Cash-secured-put vault in a crash. The vault posted stablecoins and sold a downside put. In a crash, that put goes deep in the money and the vault is assigned — it’s forced to buy the falling asset at the (now far-above-market) strike. It collected, say, +0.4% in premium and is now sitting on an asset that’s down 25% from the strike it paid. The premium covered roughly 1/60th of the loss.
Either way, the annualized APY that the marketing page advertised can be erased by a single event. Recall the worked example: a 98% win rate and a −5% year. The APY box never lied about the calm weeks; it just couldn’t show you the one week that matters.
Now the most important reframe. The chart below contrasts the two payoff shapes. The vault is the concave seller — capped gain, open-ended loss, the steamroller profile. The person on the other side of the auction is the convex buyer — small known cost, large open-ended upside. Toggle between the shapes:
- Worst case
- -100%
- Best case
- +20%
- Payoff here Payoff
- +10%
Gains are capped but losses accelerate without limit — picking up pennies in front of a steamroller.
Prefer convex payoffs: a small, known downside and a large, open-ended upside. Avoid the mirror image — capped gains with an open trapdoor below.
And here is what that buyer’s position actually does to a portfolio in a crash — the mirror trade. A strip of deep out-of-the-money puts costs a small, steady premium drag in calm markets (exactly the premium your vault is collecting), but it floors the loss and even turns convex in a true tail:
A tail hedge is insurance: deep out-of-the-money puts cost a steady premium that quietly drags on returns in calm markets (the flat −2% line), and most years that feels like wasted money. But the payoff is CONVEX — in a crash it explodes upward exactly when the portfolio is collapsing, flooring the loss and, in a true tail, even turning a profit. The cost of carrying the hedge is the price of that convexity; the hard part of tail hedging is financing the drag without bleeding out before the crash arrives.

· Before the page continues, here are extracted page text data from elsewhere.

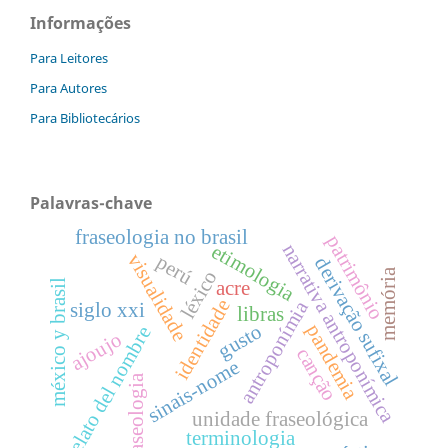
Informações
Para Leitores
Para Autores
Para Bibliotecários
Palavras-chave
fraseologia no brasil
patrimônio
narrativa antroponímica
etimologia
visualidade
perú
derivação sufixal
memória
léxico
méxico y brasil
acre
identidade
antroponímia
siglo xxi
libras
gusto
pandemia
relato del nombre
ajoujo
canção
sinais-nome
fraseologia
unidade fraseológica
terminologia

Stare at those two charts together. The vault is selling the very convexity the tail-hedge buyer wants. Your weekly premium is their premium drag. Their crash payoff is your crash loss. If you’ve internalized that the smart, defensive move in the Volatility Trading course was to buy cheap tail protection, then notice: the DOV puts you on the opposite side of that trade, every single week. That is not automatically wrong — someone has to sell the insurance, and the VRP is a real edge — but you should know which seat you’re sitting in.
Pick a term, then click its definition.
ETH drops 30% in a week. Your cash-secured-put vault had sold a put at a strike near the pre-crash price for +0.5% premium. What's your position now?
Check your answer to continue.
The catch, in five lines
- A DOV is structurally short volatility — short the option, short vega, short gamma. The “yield” is the volatility risk premium: implied vol minus realized vol.
- The payoff is negatively skewed — many small wins, one rare large loss. A 98% win rate can still be a losing year (50 × +0.4% − 25% = −5%).
- Vault auctions can underprice the options (thin bidders, telegraphed flow, size pressure), so you carry the full tail for a discounted premium.
- Crowding makes it reflexive — homogeneous dealer gamma, pinning near popular strikes, and one-directional unwinds when the crowd is forced offside together.
- In a crash the APY evaporates: covered-call vaults eat the whole decline, cash-secured-put vaults get assigned a falling asset. You are the concave seller of the exact convexity a tail-hedge buyer pays for — buying tail protection is the mirror trade.